### Task statement
From the line with "(Spieledateien) – die" to the line with "で、ユニットに入れるとユニットが強化さ", output every line below exactly, both ends included. Skip the pictures.
═══
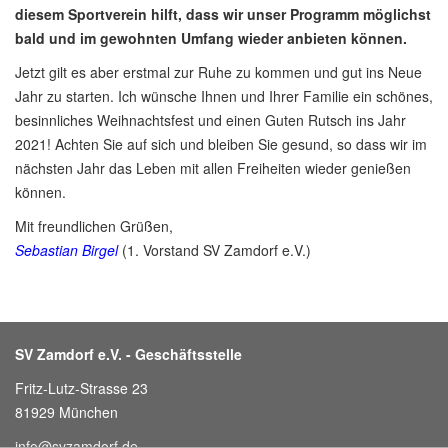
diesem Sportverein hilft, dass wir unser Programm möglichst
bald und im gewohnten Umfang wieder anbieten können.
Jetzt gilt es aber erstmal zur Ruhe zu kommen und gut ins Neue
Jahr zu starten. Ich wünsche Ihnen und Ihrer Familie ein schönes,
besinnliches Weihnachtsfest und einen Guten Rutsch ins Jahr
2021! Achten Sie auf sich und bleiben Sie gesund, so dass wir im
nächsten Jahr das Leben mit allen Freiheiten wieder genießen
können.
Mit freundlichen Grüßen,
Sebastian Birgel
(1. Vorstand SV Zamdorf e.V.)
SV Zamdorf e.V. - Geschäftsstelle
Fritz-Lutz-Strasse 23
81929 München
info@svzamdorf.de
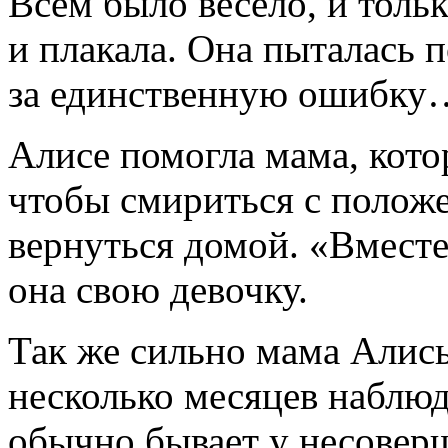
Всем было весело, и толь
и плакала. Она пыталась п
за единственную ошибку
Алисе помогла мама, кото
чтобы смириться с положе
вернуться домой. «Вмест
она свою девочку.
Так же сильно мама Алисы
несколько месяцев наблюд
обычно бывает у несовер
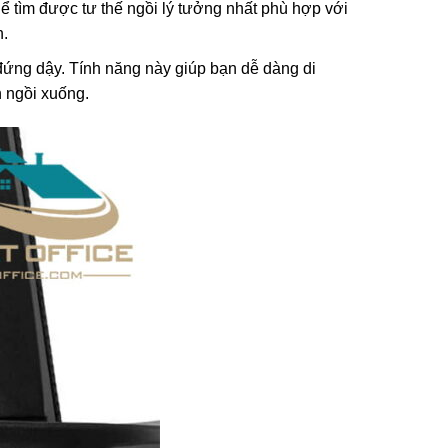
ể tìm được tư thế ngồi lý tưởng nhất phù hợp với
n.
 đứng dậy. Tính năng này giúp bạn dễ dàng di
n ngồi xuống.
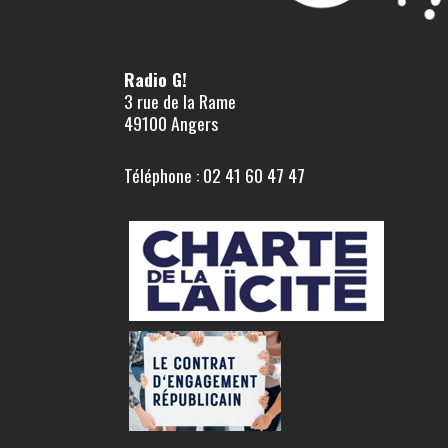
Radio G!
3 rue de la Rame
49100 Angers
Téléphone : 02 41 60 47 47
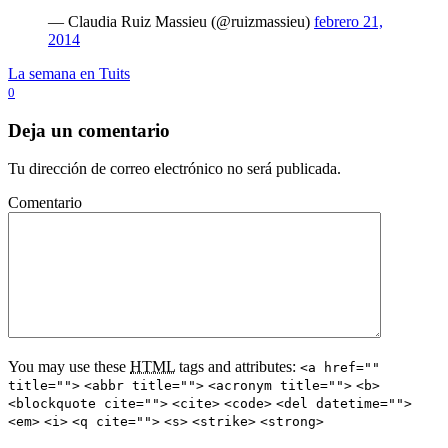
— Claudia Ruiz Massieu (@ruizmassieu)
febrero 21,
2014
La semana en Tuits
0
Deja un comentario
Tu dirección de correo electrónico no será publicada.
Comentario
You may use these
HTML
tags and attributes:
<a href=""
title="">
<abbr title="">
<acronym title="">
<b>
<blockquote cite="">
<cite>
<code>
<del datetime="">
<em>
<i>
<q cite="">
<s>
<strike>
<strong>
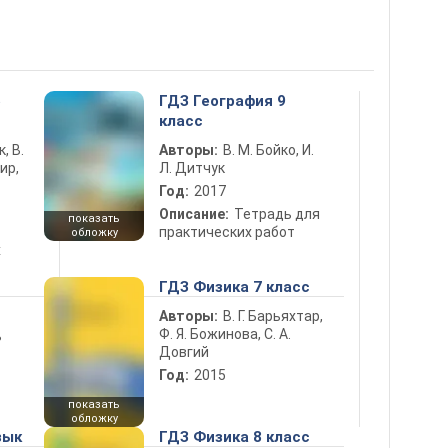
5
ГДЗ География 9
класс
к, В.
Авторы:
В. М. Бойко, И.
ир,
Л. Дитчук
Год:
2017
Описание:
Тетрадь для
показать
практических работ
обложку
х
ГДЗ Физика 7 класс
Авторы:
В. Г. Барьяхтар,
Ф. Я. Божинова, С. А.
ь
Довгий
Год:
2015
показать
обложку
зык
ГДЗ Физика 8 класс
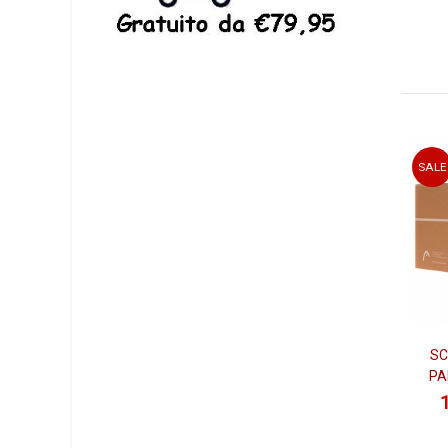
SALE
SC
PA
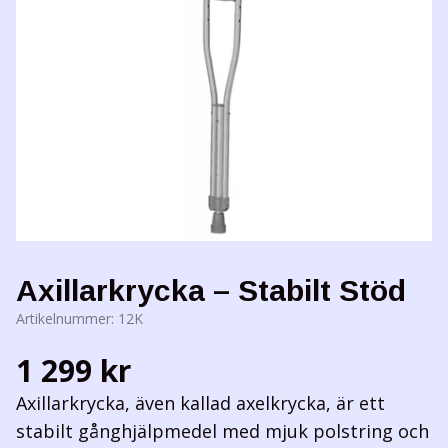
Axillarkrycka – Stabilt Stöd
Artikelnummer:
12K
1 299 kr
Axillarkrycka, även kallad axelkrycka, är ett
stabilt gånghjälpmedel med mjuk polstring och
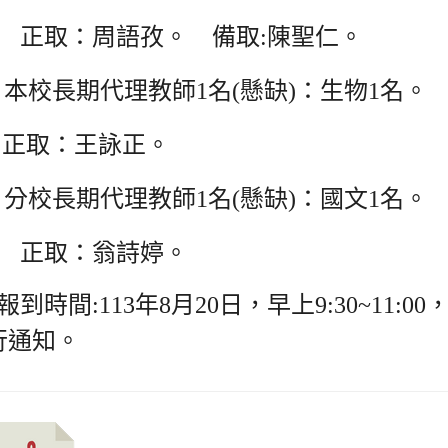
正取：周語孜。 備取:陳聖仁。
本校長期代理教師1名(懸缺)：生物1名。
正取：王詠正。
分校長期代理教師1名(懸缺)：國文1名。
正取：翁詩
報到時間:113年8月20日，早上9:30~11
行通知。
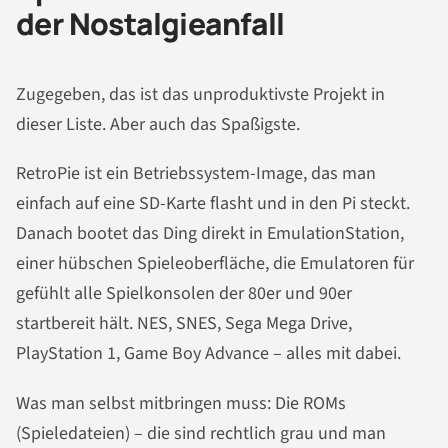
der Nostalgieanfall
Zugegeben, das ist das unproduktivste Projekt in
dieser Liste. Aber auch das Spaßigste.
RetroPie ist ein Betriebssystem-Image, das man
einfach auf eine SD-Karte flasht und in den Pi steckt.
Danach bootet das Ding direkt in EmulationStation,
einer hübschen Spieleoberfläche, die Emulatoren für
gefühlt alle Spielkonsolen der 80er und 90er
startbereit hält. NES, SNES, Sega Mega Drive,
PlayStation 1, Game Boy Advance – alles mit dabei.
Was man selbst mitbringen muss: Die ROMs
(Spieledateien) – die sind rechtlich grau und man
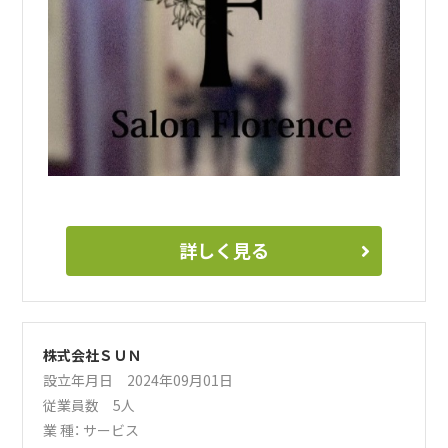
詳しく見る
株式会社ＳＵＮ
設立年月日 2024年09月01日
従業員数 5人
業 種：
サービス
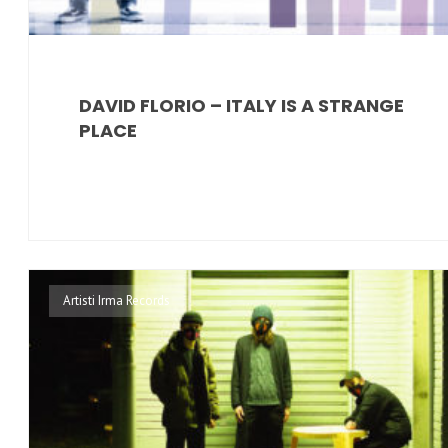
DAVID FLORIO – ITALY IS A STRANGE
PLACE
Artisti Irma Records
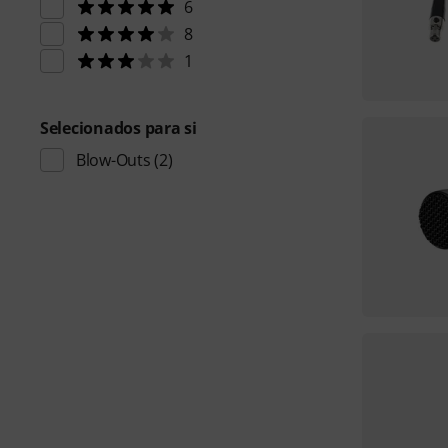
6
8
1
Selecionados para si
Blow-Outs
(2)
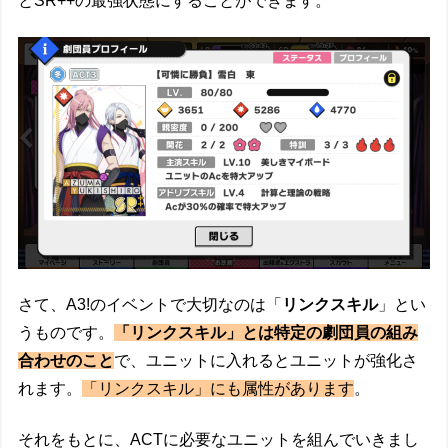
とSR++の最強状態にすることができます。
さて、A3!のイベントで大切なのは「
リンクスキル
」とい
うものです。
「リンクスキル」とは特定の劇団員の組み
合わせのこと
で、ユニットに入れるとユニットが強化さ
れます。
「リンクスキル」にも属性があります
。
それをもとに、ACTに必要なユニットを組んでいきまし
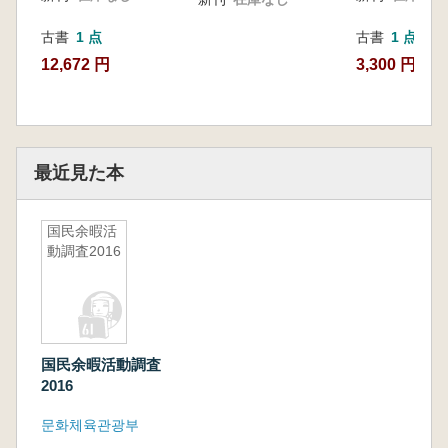
び国勢DB連
計年報)
古書
1 点
古書
1 点
12,672 円
3,300 円
最近見た本
国民余暇活
動調査2016
国民余暇活動調査
2016
문화체육관광부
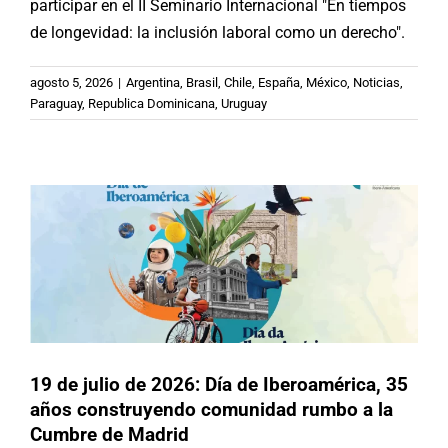
participar en el II Seminario Internacional "En tiempos
de longevidad: la inclusión laboral como un derecho".
19 de julio de 2026: Día de
agosto 5, 2026
|
Argentina
,
Brasil
,
Chile
,
España
,
México
,
Noticias
,
Iberoamérica, 35 años construyendo
Paraguay
,
Republica Dominicana
,
Uruguay
comunidad rumbo a la Cumbre de
Madrid
Argentina
Brasil
Chile
España
México
Noticias
Paraguay
Republica Dominicana
Uruguay
19 de julio de 2026: Día de Iberoamérica, 35
años construyendo comunidad rumbo a la
Cumbre de Madrid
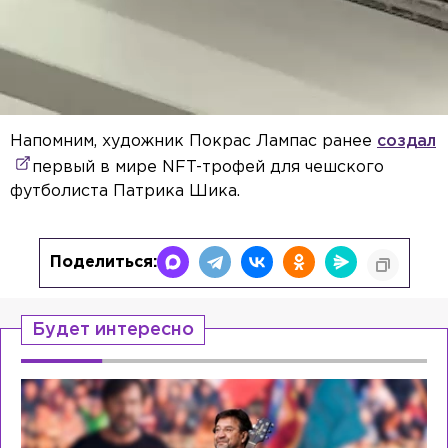
Напомним, художник Покрас Лампас ранее
создал
первый в мире NFT-трофей для чешского
футболиста Патрика Шика.
Поделиться:
Будет интересно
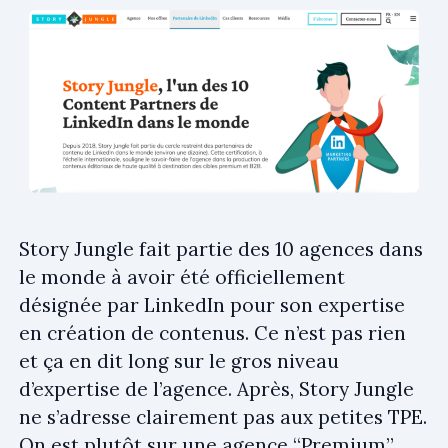
Story Jungle fait partie des 10 agences dans
le monde à avoir été officiellement
désignée par LinkedIn pour son expertise
en création de contenus. Ce n’est pas rien
et ça en dit long sur le gros niveau
d’expertise de l’agence. Après, Story Jungle
ne s’adresse clairement pas aux petites TPE.
On est plutôt sur une agence “Premium”,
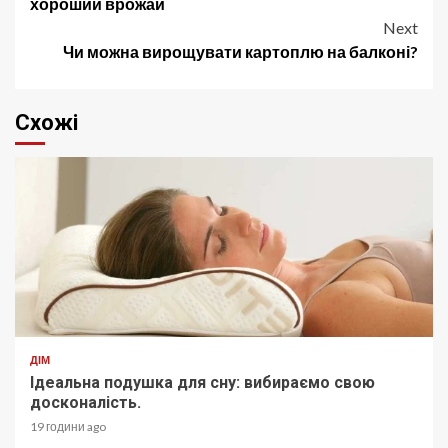
navigation
хороший врожай
Next
Чи можна вирощувати картоплю на балконі?
Схожі
ДІМ
Ідеальна подушка для сну: вибираємо свою
досконалість.
19 години ago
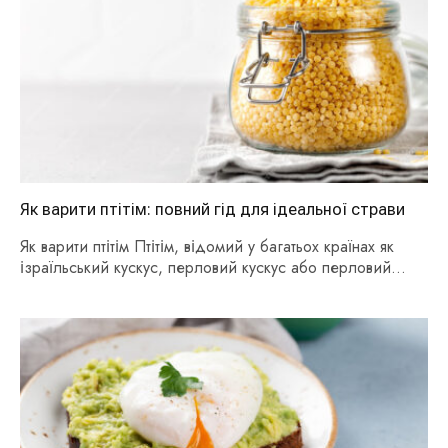
Як варити птітім: повний гід для ідеальної страви
Як варити птітім Птітім, відомий у багатьох країнах як
ізраїльський кускус, перловий кускус або перловий…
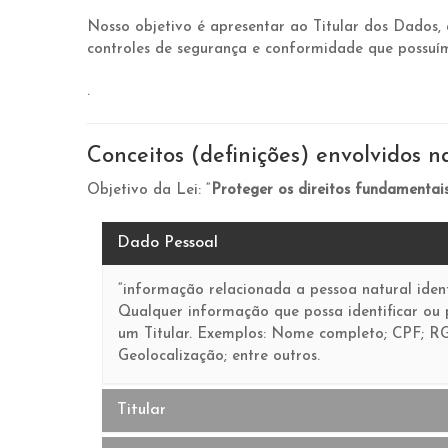
Nosso objetivo é apresentar ao Titular dos Dados, 
controles de segurança e conformidade que possuímos
.
Conceitos (definições) envolvidos 
Objetivo da Lei: “
Proteger os direitos fundamentai
Dado Pessoal
“informação relacionada a pessoa natural identi
Qualquer informação que possa identificar ou p
um Titular. Exemplos: Nome completo; CPF; RG
Geolocalização; entre outros.
Titular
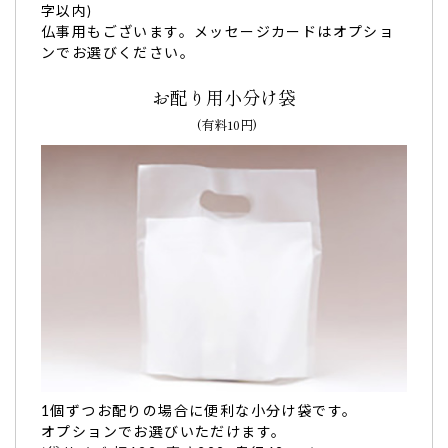
字以内)
仏事用もございます。メッセージカードはオプショ
ンでお選びください。
お配り用小分け袋
(有料10円)
設立20年記念としてメンバーに。文字も綺麗には
っきり「食べるのがもったいない」
バスクラリネットアンサンブル「ラス・クラリネーテス」の
設立20年記念としてメンバーに
お渡ししました。
文字も綺麗にはっきり入っており「食べるのがもったいな
い」との声をもらいました。
よくあるバームクーヘンのパサパサ感はなく、
しっとりふん
わり
しています。
世田谷文の菓さんにお願いして正解でした。また機会があり
ましたらよろしくお願いします。（なおみ様）
ご購入頂いた商品：
オリジナル名入れ・メッセージ入れ小バ
1個ずつお配りの場合に便利な小分け袋です。
ウムクーヘン(グリーン・エンブレム風/10個入り)
オプションでお選びいただけます。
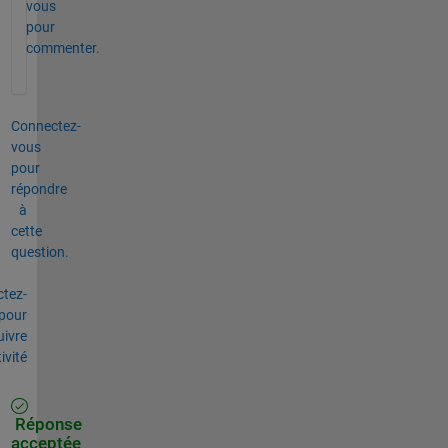
vous
pour
commenter.
Connectez-
vous
pour
répondre
à
cette
question.
tez-
pour
uivre
tivité
Réponse
acceptée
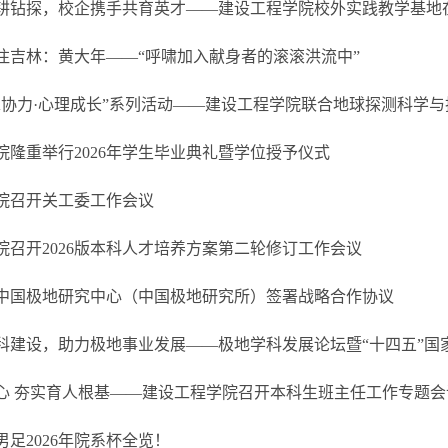
耕钻探，校企携手共育英才——建设工程学院校外实践教学基地
注吉林：黄大年——“呼啸加入献身者的滚滚洪流中”
朋辈协力·心理成长”系列活动——建设工程学院联合地球探测科学与技
院隆重举行2026年学生毕业典礼暨学位授予仪式
院召开关工委工作会议
院召开2026版本科人才培养方案第二轮修订工作会议
中国极地研究中心（中国极地研究所）签署战略合作协议
科建设，助力极地事业发展——极地学科发展论坛暨“十四五”国家重
心 夯实育人根基——建设工程学院召开本科生班主任工作专题会
足2026年院系杯全览！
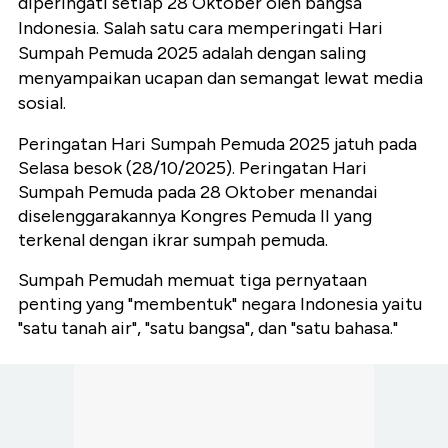
diperingati setiap 28 Oktober oleh bangsa
Indonesia. Salah satu cara memperingati Hari
Sumpah Pemuda 2025 adalah dengan saling
menyampaikan ucapan dan semangat lewat media
sosial.
Peringatan Hari Sumpah Pemuda 2025 jatuh pada
Selasa besok (28/10/2025). Peringatan Hari
Sumpah Pemuda pada 28 Oktober menandai
diselenggarakannya Kongres Pemuda II yang
terkenal dengan ikrar sumpah pemuda.
Sumpah Pemudah memuat tiga pernyataan
penting yang "membentuk" negara Indonesia yaitu
"satu tanah air", "satu bangsa", dan "satu bahasa."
═══
### Reply to the task
(Spieledateien) – die sind rechtlich grau und man
詳しく見る
株式会社ＳＵＮ
設立年月日 2024年09月01日
従業員数 5人
業 種：
サービス
DAVID FLORIO – ITALY IS A STRANGE
PLACE
Artisti Irma Records
6
8
1
Selecionados para si
Blow-Outs
(2)
とSR++の最強状態にすることができます。
さて、A3!のイベントで大切なのは「
リンクスキル
」とい
うものです。
「リンクスキル」とは特定の劇団員の組み
合わせのこと
で、ユニットに入れるとユニットが強化さ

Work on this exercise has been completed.